He had been to see the vicar, and arrangements for the funeral were completed. Tomorrow morning, at eleven, his father would be . . . He stopped mid-thought. “My father,” he said aloud, “will be buried, and I shall never see him again.”

With a sudden burst of anger directed at nobody in particular, he put his foot down on the accelerator, and arrived at the farm with a screech of brakes.

“Justin? Why so fast? You should join me in this very strange mode of transport, slow and careful.”

Justin stared. It was Pettison, in a wheelchair and snug in layers of rugs, being lowered from the back of an ambulance, and attended by anxious paramedics.

*

W
hen they were settled in front of a fire in the farmhouse, Justin’s mother explained. “Robert rang soon after you left,” she said. “Insisted that he should be at your father’s funeral, and asked if we could put him up overnight. Well, as you know, we still have the hoist we got for Dad, and so I said yes, we could certainly manage. Wasn’t it wonderful of him? Goodness knows how you persuaded the hospital,” she added now, addressing a grinning Pettison.

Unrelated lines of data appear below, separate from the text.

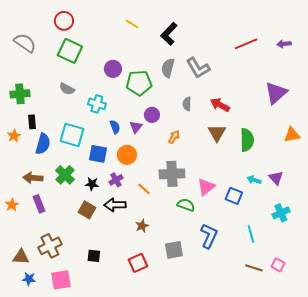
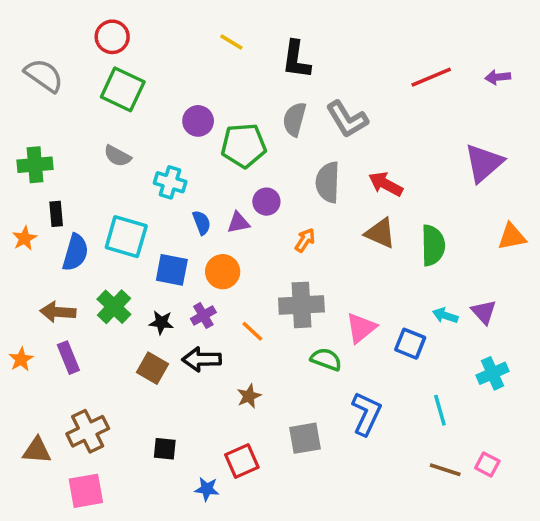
black L-shape: (169, 34) -> (296, 60), turned -35
gray semicircle: (187, 104) -> (328, 182), size x1.6
purple triangle: (136, 127) -> (238, 223), turned 40
brown triangle: (217, 133) -> (380, 233), turned -36
blue star: (29, 279) -> (207, 489), moved
pink square: (61, 280) -> (86, 491), moved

“Charm, my dear, charm,” he said. “Amazing what one can do with a silver tongue. The ambulance will be back for me tomorrow afternoon, after the wake. I shall meet some old friends, I expect, Justin. You see, I had to come and say farewell to a good old friend.”

Of course, thought Justin. Brothers-in-law. He thought some more, and then was very sure that he hadn’t heard the whole story. With Pettison, there was always an ulterior motive.

“Right,” he said. “Well, we’d better get the bedroom ready, Mother. It’ll have to be the ground floor quarters, I’m afraid, Robert. We’ll never get you upstairs in that wheelchair!”

“Can you spare a moment, Justin, for a little private chat? A matter of business, my dear,” he added to Mrs Brookes, who smiled, added another log to the fire and tiptoed out.

“Wonderful mother you have, Justin. I am sure in some ways the death of your father must have come as a relief.”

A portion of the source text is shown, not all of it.